Que les amateurs de Ghost in the shell se mettent d’un côté. Que les fans de Mel Gibson et de Julia Roberts les rejoignent. Que ceux qui pensent qu’À la rencontre de Forrester est le second meilleur film de Gus Van Sant s’y incrustent. Et qu’accessoirement tous ceux qui se sont sentis un peu perdus à l’adolescence (et tentent vainement de se convaincre que ce sentiment a disparu) grossissent les rangs. Et que chacun d’entre eux prenne quelques instants pour songer à J.D. Salinger, parce que tous lui doivent quelque chose.
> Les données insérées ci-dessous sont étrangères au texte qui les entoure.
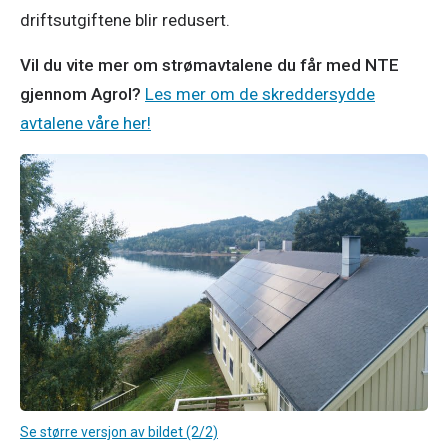
driftsutgiftene blir redusert. 
Vil du vite mer om strømavtalene du får med NTE
gjennom Agrol?
Les mer om de skreddersydde
avtalene våre her!
Se større versjon av bildet (2/2)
Salinger a juste écrit l’Attrape-coeurs. En haut de l’affiche on a préféré découvrir tous les jours cette île pleine de Noirs qu’un séisme a fait ressortir d’au-dessus du niveau de la mer, une île dont la misère a enfin une raison d’être filmée et dont on pense pouvoir s’amender en la regardant.
Salinger était, avec Steinbeck et Charles Bukowski, l’écrivain américain majeur du siècle. La Beat Génération justifiait l’usage des drogues, et c’est à peu près tout. Et pour les polars et à la S.F., ils sont bien gentils les Américains, mais c’est aussi un peu parce qu’ils n’ont aucune concurrence qu’ils y sont les meilleurs.
C’est donc bel et bien un monument qui est mort. Mais pas du genre à n’avoir touché qu’une élite de spécialistes dont l’univers a été bouleversé, car Salinger a vendu, vend encore, est enseigné et étudié. Il n’a publié qu’un seul roman (ce qui ne veut pas dire qu’il n’en a écrit aucun autre). Il s’est consciencieusement tenu loin de toute forme de notoriété. Deux bonnes raisons pour les médias d’être discret sur sa mort. De la même manière que P. Bourdieu ne jouait pas le jeu du "quatrième pouvoir", il est logique qu’il y ait eu autant de journalistes ayant signifié la disparition du sociologue que de lecteurs des 1450 pages de La misère du monde.
À bien y réfléchir, il n’y a rien de bien gênant à cette retenue médiatique quant à l’événement. Si Pascal Sevran a même eu droit à deux annonces pour sa mort, que rien ne soit dit sur Salinger.
De toute façon, il n’est pas mort. Il a rejoint Elvis, Lester Bangs et 2Pac sur une île. Et ils se foutent bien de notre gueule.
La seule chose que l’on puisse faire, que l’on DOIVE faire, c’est arborer ce sourire triste, le même qui a terminé la lecture de l’Attrape-coeurs.
Et attendre la mort d’Alain Minc pour se bidonner sur les nombreuses hagiographies qui fleuriront alors.